Dodson, who also once worked as a probation and parole officer, said several factors determine if someone is released on parole, including the seriousness of their offense, the age when the crime was committed, if they had any infractions in prison, if they have shown improved behavior, and if they have taken responsibility for the crime.
The most recent report from the Texas Board of Pardons and Paroles shows the approval rating for offenders released on parole in fiscal year 2021:
- 38.4% of violent aggravated non-sexual offenders
- 45.6% of violent aggravated sexual offenders
- 32.7% of violent non-aggravated, non-sexual offenders
- 35.3% of non-aggravated sexual offenders
- 42.6% of non-violent offenders
The report goes on to show that the percentage of offenders who applied for and were granted parole has increased from 26.26% in 2006 to 38.47% in 2021.
"The public would be outraged, I think, if they knew how this sentencing scheme really worked," Dodson said. "People want to think there's truth in sentencing. They want to think 95 years is 95 years, but it has never been that way."
Texas does not have "truth in sentencing" laws, like some other states, which require an offender to serve all or the majority of their sentence.
Dodson explained that policy is not always the best because it can lead to overcrowding in prisons, which is something that facilities have rigorous standards to avoid.
According to a TDCJ spokesperson, its facilities were at 93.7% capacity as of March.
"If you're sending hundreds of thousands of people to prison, you're going to have to do something on the back end to relieve that overcrowding," Dodson explained.
The reasoning behind it is insignificant to the victims' families.
"It seems like the criminal gets all the breaks," Lee, Lawyer's wife, told ABC13 shortly after her husband's murder. "The victim, you make it the best way you can."
Evans echoes her mother's sentiment 31 years later.
She said she has not heard an apology, a why, or what has been done to rehabilitate the man who took her father's life.
"I think that it's kind of a feel good policy for the public," Dodson said. "Currently in Texas, there are actually very few rehabilitative programs that are being implemented the way they should."
To Dena Evans, this is another defeat. She called the system in place for victims' families a "placebo."
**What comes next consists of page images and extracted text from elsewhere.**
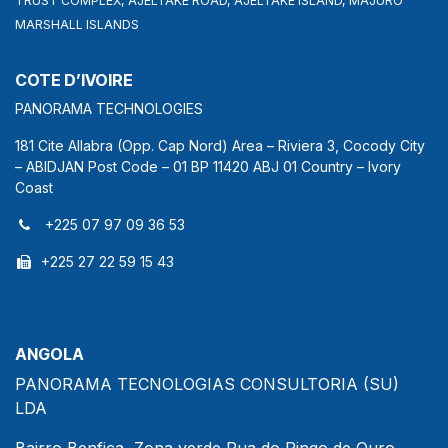
TRUST COMPLEX, AJELTAKE ROAD, AJELTAKE ISLAND, MAJURO
MARSHALL ISLANDS
COTE D’IVOIRE
PANORAMA TECHNOLOGIES
181 Cite Allabra (Opp. Cap Nord) Area – Riviera 3, Cocody City
– ABIDJAN Post Code – 01 BP 11420 ABJ 01 Country – Ivory
Coast
+225 07 97 09 36 53
+225 27 22 59 15 43
ANGOLA
PANORAMA TECNOLOGIAS CONSULTORIA (SU)
LDA
Bairro Benfica, Zona verde,Rua do Pingo de Ouro,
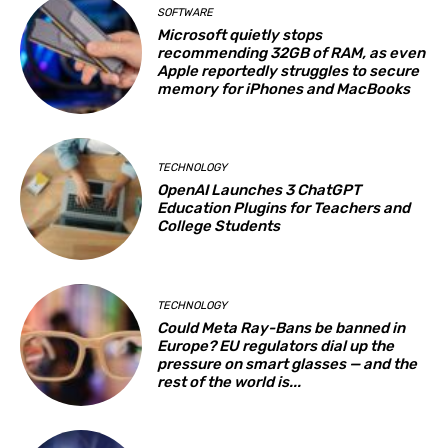
SOFTWARE
Microsoft quietly stops
recommending 32GB of RAM, as even
Apple reportedly struggles to secure
memory for iPhones and MacBooks
TECHNOLOGY
OpenAI Launches 3 ChatGPT
Education Plugins for Teachers and
College Students
TECHNOLOGY
Could Meta Ray-Bans be banned in
Europe? EU regulators dial up the
pressure on smart glasses — and the
rest of the world is...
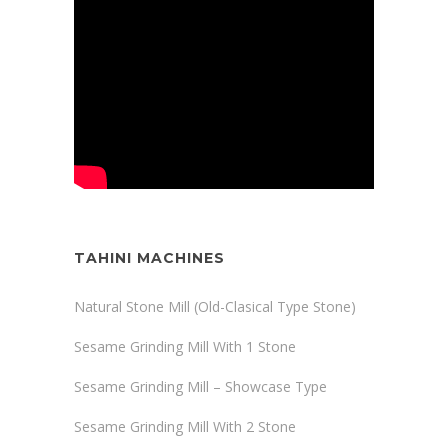
TAHINI MACHINES
Natural Stone Mill (Old-Clasical Type Stone)
Sesame Grinding Mill With 1 Stone
Sesame Grinding Mill – Showcase Type
Sesame Grinding Mill With 2 Stone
"If you're going to let him out in 27 years, just tell us at trial, you know? 'We are just going to give him these 27 years and you're going to have to deal with that,'" Evans said. "Why lie or make us feel like we've got this closure or this ray of hope that we can hold on to while we are trying to rehabilitate our own selves and get back on track? Then, years later, 'Oh you know what? Your dad's life didn't matter. All that trauma you went through? Oh, that didn't matter. We are going to let him out on parole.' That's exactly what we feel like."
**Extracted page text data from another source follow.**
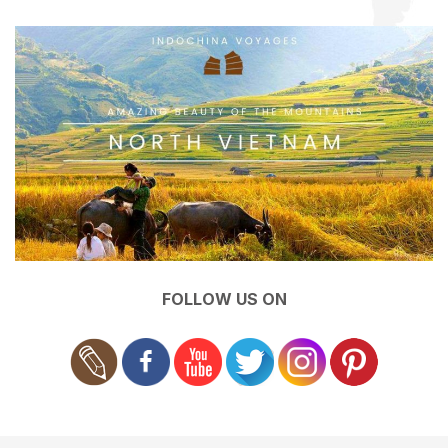
FOLLOW US ON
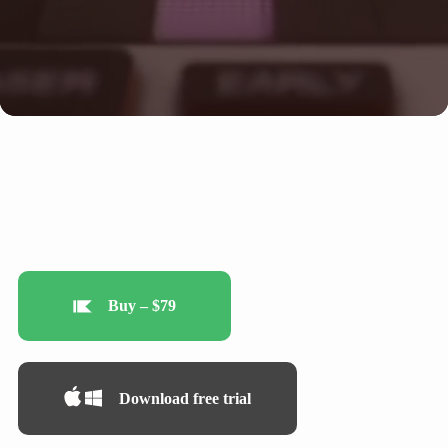
Buy – $79
Download free trial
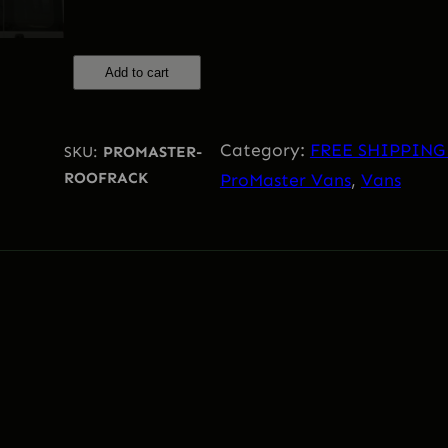
Add to cart
R
A
M
Category:
FREE SHIPPING
SKU:
PROMASTER-
P
ROOFRACK
ProMaster Vans
, 
Vans
r
o
m
a
s
t
e
r
R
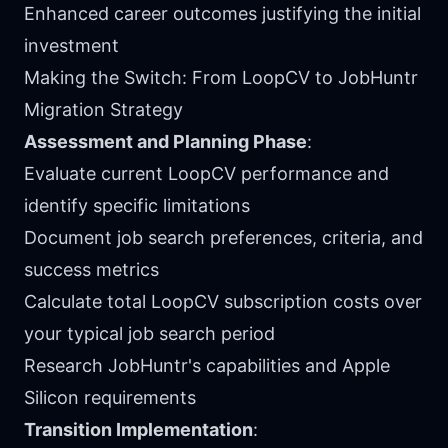
Enhanced career outcomes justifying the initial
investment
Making the Switch: From LoopCV to JobHuntr
Migration Strategy
Assessment and Planning Phase
:
Evaluate current LoopCV performance and
identify specific limitations
Document job search preferences, criteria, and
success metrics
Calculate total LoopCV subscription costs over
your typical job search period
Research JobHuntr's capabilities and Apple
Silicon requirements
Transition Implementation
:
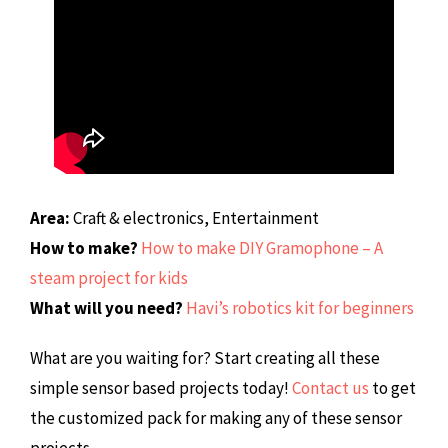
Area:
Craft & electronics, Entertainment
How to make?
How to make DIY Gramophone – A
steam project for kids
What will you need?
Havi’s robotics kit for beginners
What are you waiting for? Start creating all these
simple sensor based projects today!
Contact us
to get
the customized pack for making any of these sensor
projects.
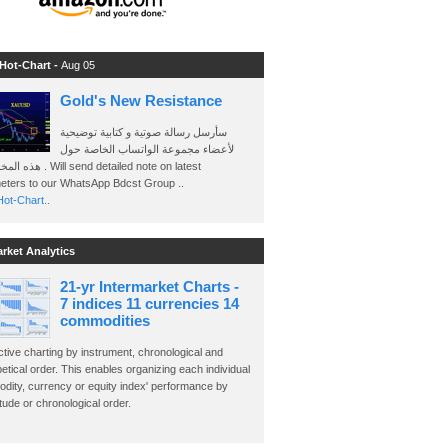
 Hot-Chart -
Aug 05
Gold's New Resistance
سأرسل رسالة صوتية و كتابية توضيحية
لأعضاء مجموعة الواتساب الخاصة حول
send detailed note on latest
eters to our WhatsApp Bdcst Group ..
ot-Chart..
arket Analytics
21-yr Intermarket Charts -
7 indices 11 currencies 14
commodities
ctive charting by instrument, chronological and
etical order. This enables organizing each individual
dity, currency or equity index' performance by
ude or chronological order.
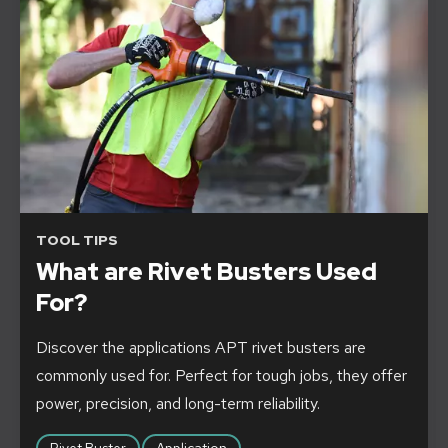
TOOL TIPS
What are Rivet Busters Used
For?
Discover the applications APT rivet busters are
commonly used for. Perfect for tough jobs, they offer
power, precision, and long-term reliability.
Rivet Buster
Application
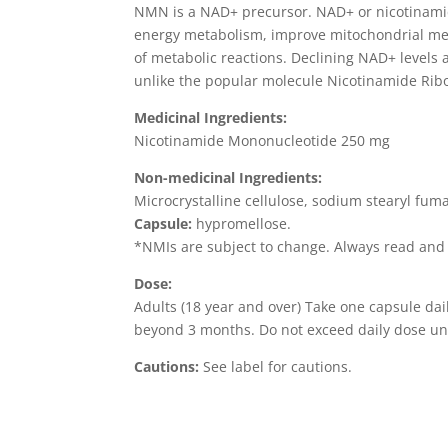
NMN is a NAD+ precursor. NAD+ or nicotinamide
energy metabolism, improve mitochondrial meta
of metabolic reactions. Declining NAD+ levels a
unlike the popular molecule Nicotinamide Ribo
Medicinal Ingredients:
Nicotinamide Mononucleotide 250 mg
Non-medicinal Ingredients:
Microcrystalline cellulose, sodium stearyl fum
Capsule:
hypromellose.
*NMIs are subject to change. Always read and f
Dose:
Adults (18 year and over) Take one capsule dail
beyond 3 months. Do not exceed daily dose unl
Cautions:
See label for cautions.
Now in her 30s, Evans has followed in her father's footsteps. She works in education and also as a hairdresser.
In her role as an educator, Evans tries to encourage children who have lost parents not to give up on themselves no matter how hard the grief journey gets.
She also tries to encourage parents to take time with their children to model positive behavior.
"I have a loving family, a healthy family dynamic in my household, but someone's family exposes them to childhood trauma, and that person came into my house and exposed my family and me to childhood trauma," Evans said. "From my childhood traumas. I had so many psychological warfares."